7. Il ressort des pièces du dossier que M. C... est arrivé en France, le 30 octobre 2013, à l'âge de trente-trois ans. Célibataire et sans enfant à charge, il a uniquement été admis à séjourner en qualité d'étranger malade et n'a donc pas vocation à demeurer sur le territoire français. S'il se prévaut de la présence régulière en France de sa soeur, qui l'héberge, et de sa mère, il est constant que la première, de nationalité française, y a constitué sa propre cellule familiale et que la seconde, titulaire d'une carte de résident, y vit depuis 2002 et a donc vécu séparée de son fils pendant plusieurs années. M. C..., qui allègue être francophone, n'apporte aucun élément permettant d'apprécier son intégration dans la société française. Il ne démontre pas davantage que sa présence aux côtés de sa mère âgée serait indispensable. Enfin, il n'est pas isolé dans son pays d'origine, où réside notamment son frère. Par suite, il y a lieu d'écarter le moyen tiré de la méconnaissance des stipulations de l'article 8 de la convention européenne de sauvegarde des droits de l'homme et des libertés fondamentales.

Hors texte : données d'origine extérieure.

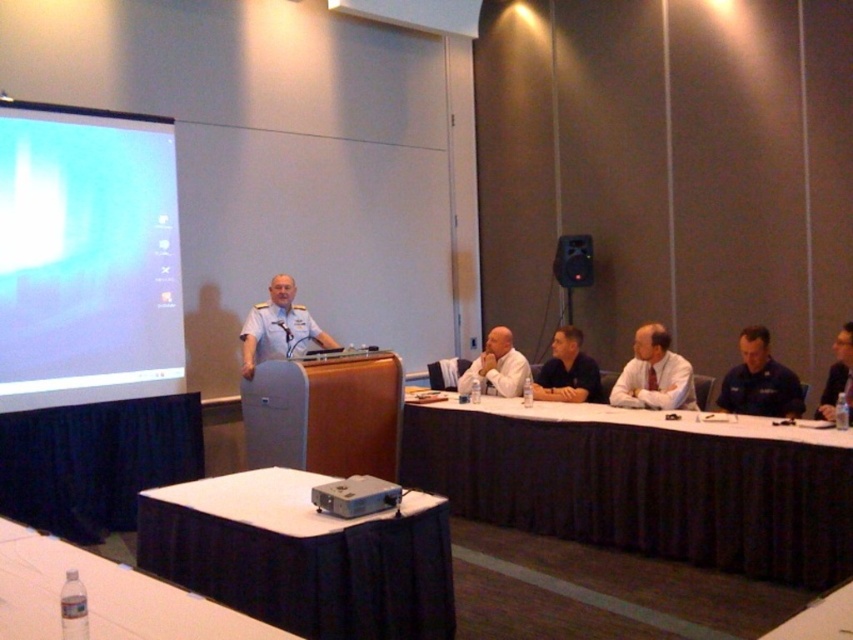 You are organizing a presentation and need to ensure that the white matte projection screen at upper left and the dark blue shirt at center are visible to all attendees. Based on their sizes, which object would appear larger to someone sitting at the back of the conference room?

The white matte projection screen at upper left would appear larger because its width surpasses that of the dark blue shirt at center.

You are standing in the conference room and want to reach both the point at coordinates [175,365] and the point at coordinates [553,340]. Which point should you approach first to reach the closer one first?

Point at coordinates [175,365] is closer to you than point at coordinates [553,340], so you should approach point at coordinates [175,365] first. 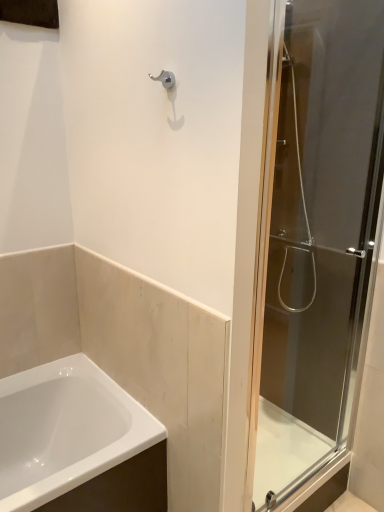 Question: From the image's perspective, is white glossy bathtub at lower left located beneath transparent glass shower door at right?

Choices:
 (A) yes
 (B) no

Answer: (A)

Question: Is white glossy bathtub at lower left aimed at transparent glass shower door at right?

Choices:
 (A) no
 (B) yes

Answer: (A)

Question: Is transparent glass shower door at right a part of white glossy bathtub at lower left?

Choices:
 (A) yes
 (B) no

Answer: (B)

Question: From a real-world perspective, is white glossy bathtub at lower left physically below transparent glass shower door at right?

Choices:
 (A) no
 (B) yes

Answer: (B)

Question: Is white glossy bathtub at lower left positioned beyond the bounds of transparent glass shower door at right?

Choices:
 (A) yes
 (B) no

Answer: (A)

Question: Considering the relative positions of white glossy bathtub at lower left and transparent glass shower door at right in the image provided, is white glossy bathtub at lower left to the left of transparent glass shower door at right from the viewer's perspective?

Choices:
 (A) no
 (B) yes

Answer: (B)

Question: Is transparent glass shower door at right looking in the opposite direction of white glossy bathtub at lower left?

Choices:
 (A) no
 (B) yes

Answer: (A)

Question: Could you tell me if transparent glass shower door at right is turned towards white glossy bathtub at lower left?

Choices:
 (A) no
 (B) yes

Answer: (A)

Question: From a real-world perspective, is transparent glass shower door at right on white glossy bathtub at lower left?

Choices:
 (A) no
 (B) yes

Answer: (B)

Question: Is transparent glass shower door at right taller than white glossy bathtub at lower left?

Choices:
 (A) no
 (B) yes

Answer: (B)

Question: Is transparent glass shower door at right outside of white glossy bathtub at lower left?

Choices:
 (A) no
 (B) yes

Answer: (B)

Question: Does transparent glass shower door at right have a lesser height compared to white glossy bathtub at lower left?

Choices:
 (A) yes
 (B) no

Answer: (B)

Question: From the image's perspective, relative to white glossy bathtub at lower left, is transparent glass shower door at right above or below?

Choices:
 (A) above
 (B) below

Answer: (A) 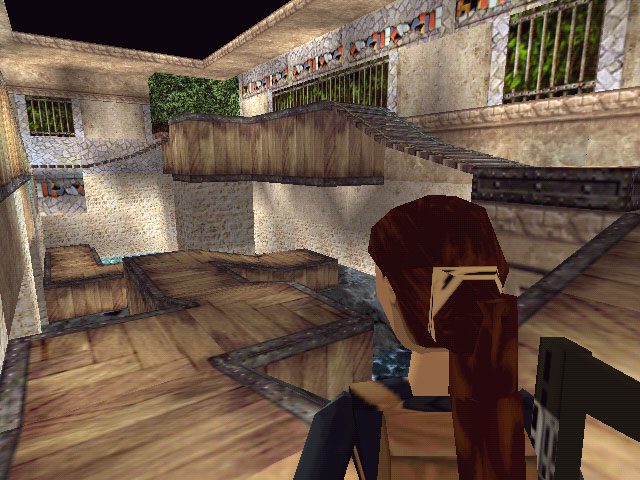 Find the location of `stairs`. stairs is located at coordinates (461, 160). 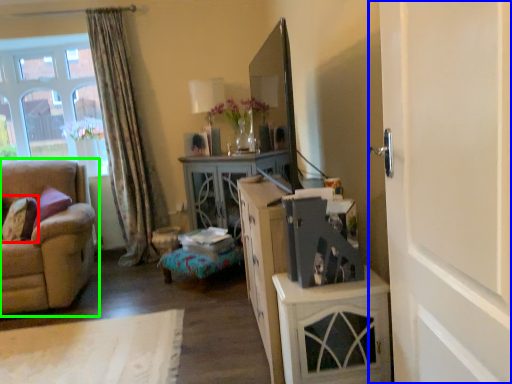 Question: Based on their relative distances, which object is nearer to pillow (highlighted by a red box)? Choose from door (highlighted by a blue box) and studio couch (highlighted by a green box).

Choices:
 (A) door
 (B) studio couch

Answer: (B) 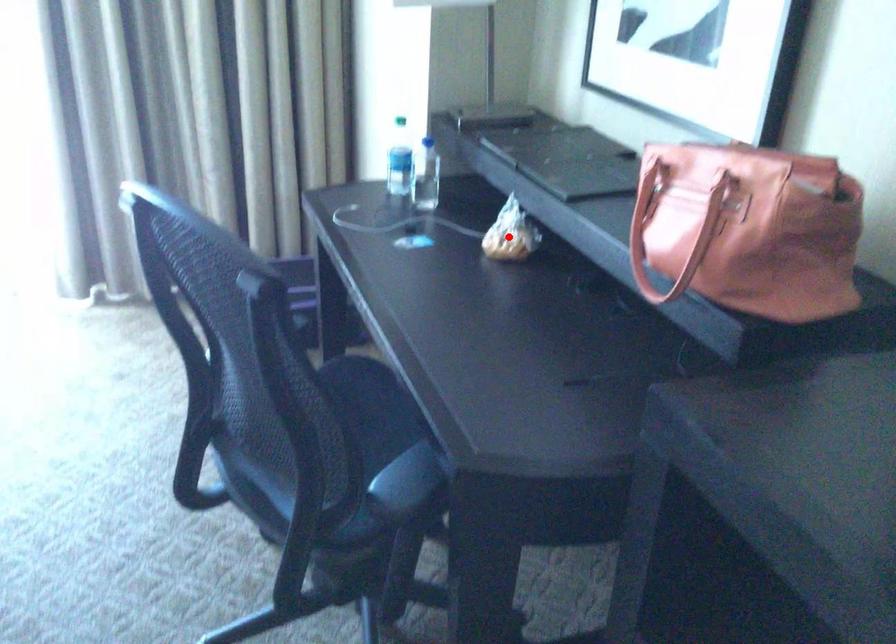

8. En quatrième et dernier lieu, pour les raisons qui viennent d'être exposées, M. C... n'est pas fondé à soutenir que la décision en litige serait entachée d'une erreur manifeste d'appréciation de sa situation personnelle au regard du pouvoir de régularisation du préfet du Bas-Rhin.
En ce qui concerne la décision portant obligation de quitter le territoire français :
9. Compte tenu de ce qui précède, il y a lieu d'écarter le moyen tiré de ce que la décision en litige doit être annulée par voie de conséquence de l'annulation de la décision portant refus de délivrance d'un titre de séjour.
10. De même, eu égard à ce qui a été dit au point 4 du présent arrêt, le moyen tiré de la méconnaissance des dispositions du 10° de l'article L. 511-4 du code de l'entrée et du séjour des étrangers et du droit d'asile ne peut qu'être écarté.
En ce qui concerne la décision portant fixation du pays de destination :
11. Compte tenu de ce qui précède, il y a lieu d'écarter le moyen tiré de ce que la décision en litige doit être annulée par voie de conséquence de l'annulation de la décision portant refus de délivrance d'un titre de séjour.
12. Il résulte de tout ce qui précède que M. C... n'est pas fondé à demander l'annulation de l'arrêté du préfet du Bas-Rhin du 26 juin 2019. Par suite, il n'est pas davantage fondé à soutenir que c'est à tort que, par le jugement attaqué, le tribunal administratif a rejeté sa demande. Par voie de conséquence, ses conclusions à fin d'injonction et ses conclusions à fin d'application des dispositions combinées des articles L. 761-1 du code de justice administrative et 37 de la loi du 10 juillet 1991 ne peuvent qu'être rejetées.
D E C I D E :
Article 1er : La requête de M. C... est rejetée.
Article 2 : Le présent arrêt sera notifié à M. E... C... et au ministre de l'intérieur.
Copie en sera adressée au préfet du Bas-Rhin.